Not that you couldn’t find a constituency for legalizing just about every one of those things. Because freedom.

We all know the Ben Franklin line about how surrendering liberty to buy security earns you neither liberty nor security. But denying the government’s — the civilization’s — ability to place expectations on individual behavior for the greater good is not freedom. It’s chaos.

People who insist on being able to carry a deadly virus, like people who demand the right to carry guns on city streets, run noisy off-road vehicles in quiet national parks or collect a $10,000 bounty on a friend of a Texas woman of childbearing age, are not exercising freedom. They are limiting the freedom of everyone around them.

Those of us who are fully vaccinated and are OK wearing masks are still not as safe as we should be, as safe as we would be if everyone else took the same reasonable precautions.

It isn’t the government that is telling me it’s a bad idea to hang out in restaurants or bars.
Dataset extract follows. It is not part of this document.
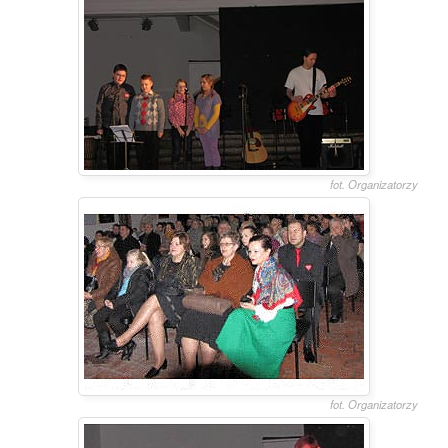
fot. Organizatorzy
fot. Organizatorzy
That the joy of full houses in movie theaters, Jazz games and The Nutcracker may be something I shouldn’t be getting my hopes up for.

That even if our schools don’t close down again, too many families where someone is vulnerable due to being a cancer patient or transplant recipient are having to make an impossible choice about whether to risk sending their children back to the classroom.

It’s the pandemic that’s doing all of that. The pandemic that, had people around here been bright enough to flock to the emergency vaccination stations that were set up in convention centers and planned for pro sports arenas, we might well already be saying goodbye to.

A year ago, state officials were holding daily press conferences to put out yet another set of scary numbers, urge us to wash our hands, keep our distance and order carry-out. To warn us that, if we didn’t do all that, our hospitals and ICUs would be overwhelmed.

Disaster fatigue has ended those top-level media availabilities. But case counts are just as bad and there’s not a spare ICU bed to be found. Increasingly, those beds are filled by young adults and children, the demographic we used to think was immune.

And instead of acting as they would to protect us from porn, critical race theory or concealed carry permits, Utah’s elected leaders are bragging about the wonderful job they have done at following the lead of internet-borne garbage over the advice of medical experts.

It’s clear that Gov. Spencer Cox, House Speaker Brad Wilson and Senate President Stuart Adams have done the political math and decided that if the state requires, or allows local governments to require, masks and vaccines, they will get the blame from the people whose decibel level is inversely proportional to their wisdom.

But, the politicians’ calculations suggest, they won’t get blamed for the illness, death, lingering heart and kidney conditions, closed schools, lost business, evictions and other economic damage that, absent more aggressive measures, are sure to result from the rise of the Delta variant.

It is up to their previously silent constituents to let them know they are wrong.

(Francisco Kjolseth | The Salt Lake Tribune) George Pyle.

George Pyle, opinion editor of The Salt Lake Tribune, has forgotten how to tie a necktie. And maybe his shoes.